A Robust Approach for Matching Mixed Casesensitive and Case-insensitive Patterns

As one of the key methods as well as a bottleneck for Network Intrusion Detection Systems (NIDSes) to detect and eliminate malicious traffic, pattern matching is increasingly gaining popularity while also faces threats from hackers\´ overloading attempts. The support of mixed case-sensitive and case-insensitive patterns, which is essential for NIDSes to detect possible attacks targeting different applications and operating systems, is currently a potential vulnerability since the widely used Convert-Search-Verify (CSV) approach encounters severe performance degradation in the worst-case scenarios.
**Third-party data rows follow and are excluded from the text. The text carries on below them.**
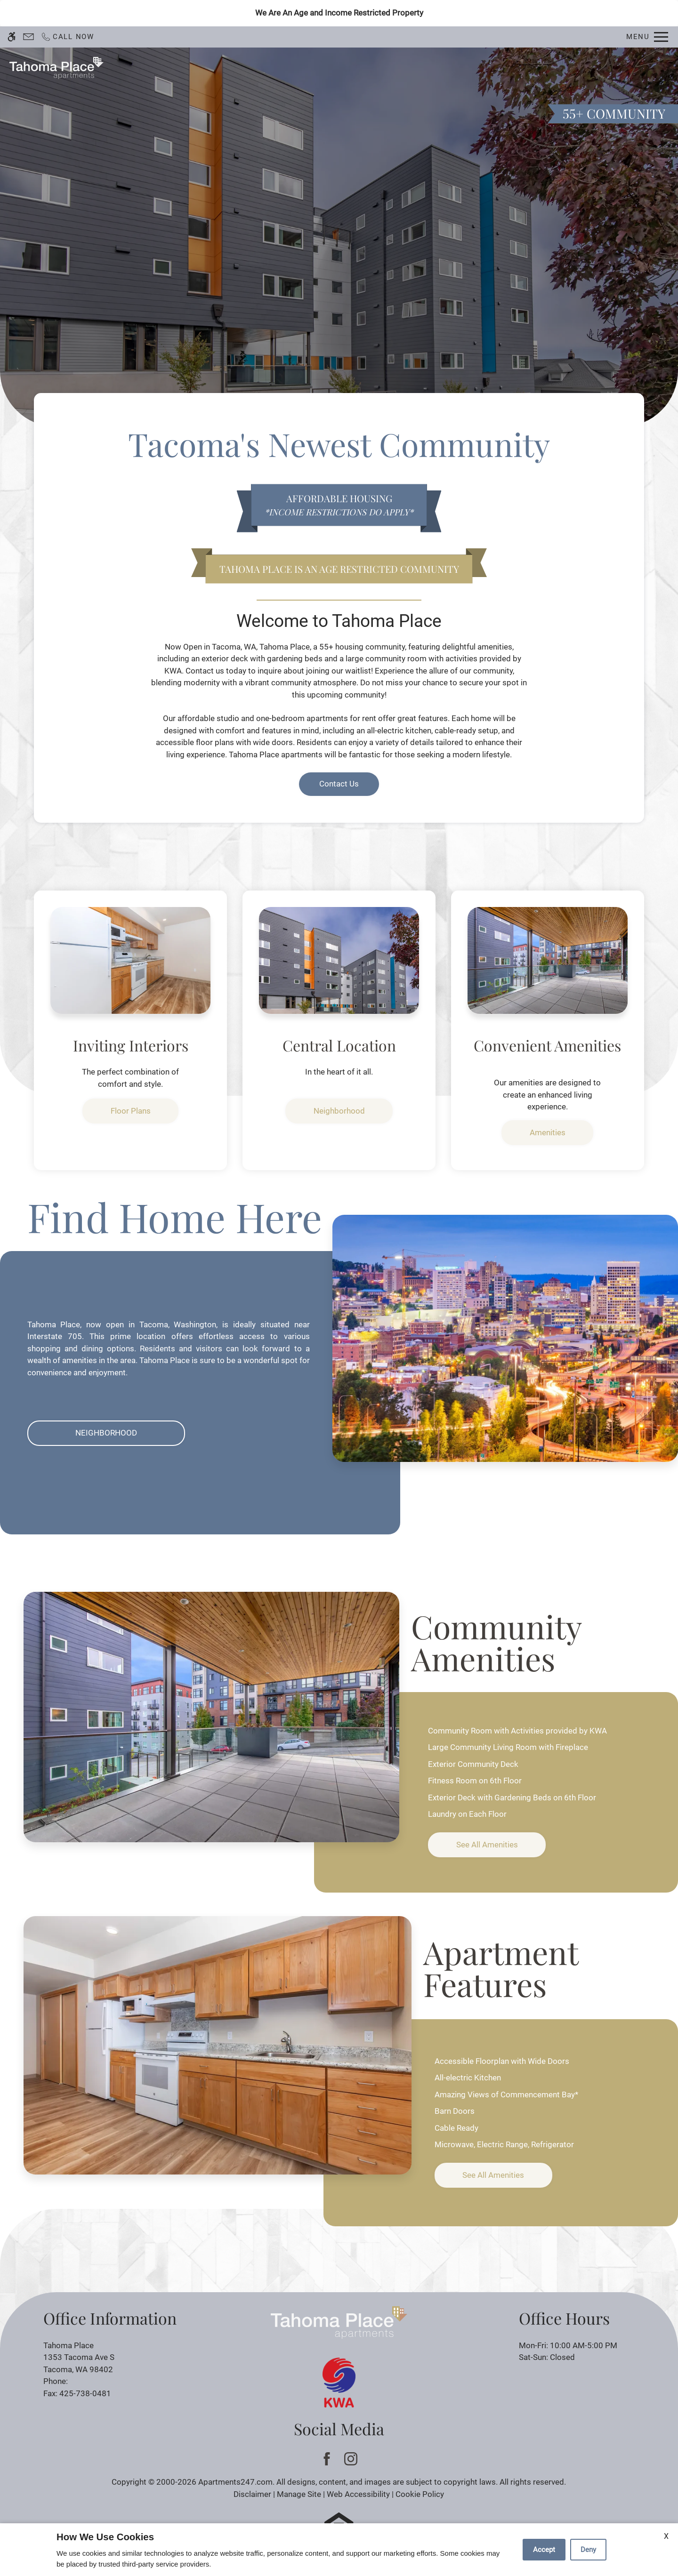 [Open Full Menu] (647, 37)
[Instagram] (351, 2458)
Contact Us (332, 67)
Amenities (547, 1132)
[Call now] (67, 37)
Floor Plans (430, 67)
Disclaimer (252, 2494)
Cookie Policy (420, 2494)
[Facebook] (327, 2458)
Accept (544, 2549)
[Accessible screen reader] (11, 37)
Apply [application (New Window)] (381, 67)
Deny (588, 2549)
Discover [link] (339, 266)
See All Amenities (487, 1844)
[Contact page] (28, 37)
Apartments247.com (235, 2482)
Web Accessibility (358, 2494)
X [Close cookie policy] (666, 2536)
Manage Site (299, 2494)
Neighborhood (339, 1110) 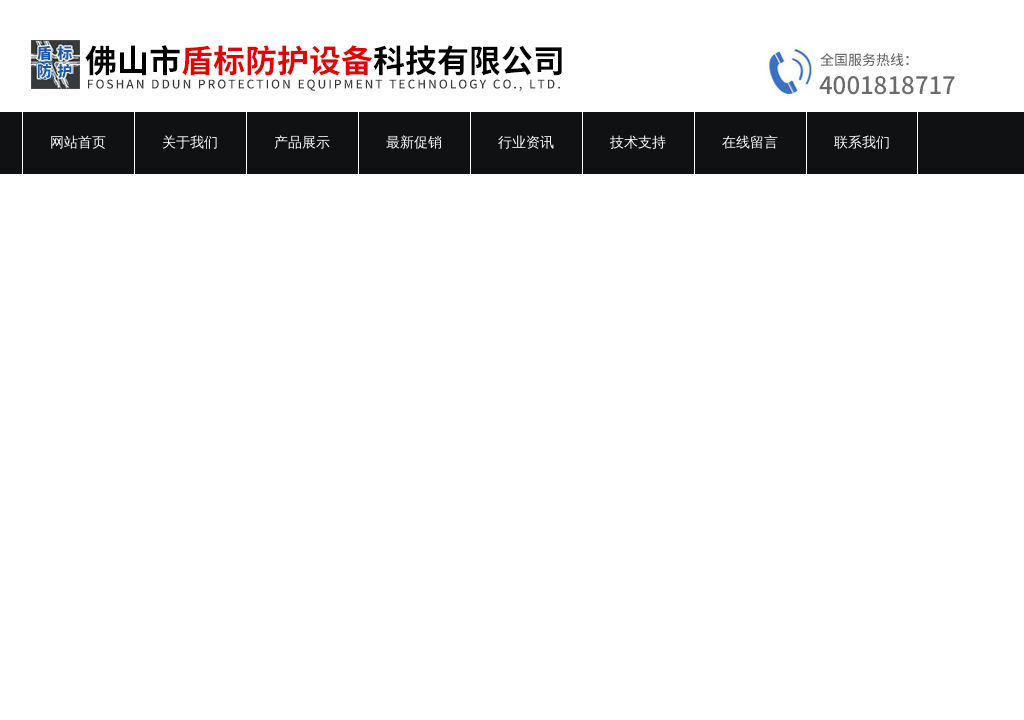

This paper firstly gives a thorough analysis on the reasons causing jams in the worst case, and then boosts up the performance by leveraging a novel mechanism named Convert-Search-incrementally-Verify (CSiV). CSiV differs from CSV in that it first merges possible case-sensitive matches to suspicious segments in the "Search" phase, and then leverages an Aho-Corasick like algorithm to verify them. The infeasibility of the simple Double Search (DS) approach is also explained by analyzing its low average-case throughput. Extensive experiments based on real pattern sets along with both collected and artificial traffic traces show that, the performance of the proposed approach outperforms the DS approach by a factor of 2 in the ordinary cases, and is better than the CSV approach up to 5 times under the worst-case scenario, indicating both its feasibility and robustness for a worst-case safe NIDS.